L'ambassadeur a critiqué l'action unilatérale des États-Unis et d'Israël et les a accusés de « saboter » un processus de négociation à Genève sous la médiation d'Oman et qui avait un accord à leur portée. « Oman a reconnu que tout était prêt à Genève pour un compromis et une solution diplomatique. Lui-même, en tant que médiateur, a clairement dit que l'accord était à portée de main. Ainsi, en fait, les États-Unis ont tenté d'échapper à l'accord. Ils avaient peur de l'accord et du compromis », a-t-il dénoncé.
« Selon la loi de la jungle, n'importe qui peut être la prochaine victime. Il est donc temps de défendre la paix, les valeurs humaines, le droit international et la Charte des Nations Unies. Sinon, malheureusement, nous serons confrontés à l'expansion de la violence et de la guerre », a-t-il prédit.
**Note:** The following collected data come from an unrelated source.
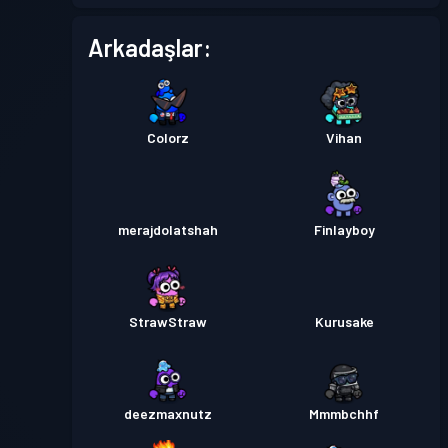
Arkadaşlar:
Savaş Bileti
Season 3
Seviye 4
Colorz
Vihan
merajdolatshah
Finlayboy
StrawStraw
Kurusake
deezmaxnutz
Mmmbchhf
Selon lui, la République des Ayatollahs n’a désormais plus d’autre choix pour réagir avec force. « Lors de l'agression de juin, nous avons fait preuve de la plus grande retenue. Notre objectif était de défendre et de contribuer à la paix et à la stabilité dans la région et au-delà. Mais malheureusement, cela semble avoir conduit à une erreur de calcul. Cette fois, nous réagirons. Nous défendrons notre nation et notre souveraineté contre les attaques armées, comme le prévoit la Charte des Nations Unies. J'espère que la communauté internationale sera consciente du fait qu'il s'agit d'un tournant. Le droit international, la paix et toutes les valeurs humaines reconnues sont en danger. Au-delà de cela, « Tout le monde sera confronté à la loi de la jungle. Donc si la première victime a été Gaza, les pauvres habitants de Gaza et les Palestiniens, la deuxième les Libanais, par exemple, et la troisième les Iraniens, cela ne s'arrêtera pas là », a-t-il indiqué.
Il accuse l’administration Trump d’avoir franchi toutes les lignes rouges. « C'est un crime d'assassiner le chef d'un Etat. En plus de cela, son éminence, le regretté ayatollah Ali Khamenei, était un chef religieux, un chef religieux de haut rang. C'est pourquoi des funérailles sont organisées pour lui et ses partisans dans toute la région. L'agression a commencé dans les premiers mois du Ramadan. Ils ont violé le silence, le caractère sacré du Ramadan pour 2 milliards de musulmans. C'est la troisième tentative de saper la diplomatie », a-t-il conclu.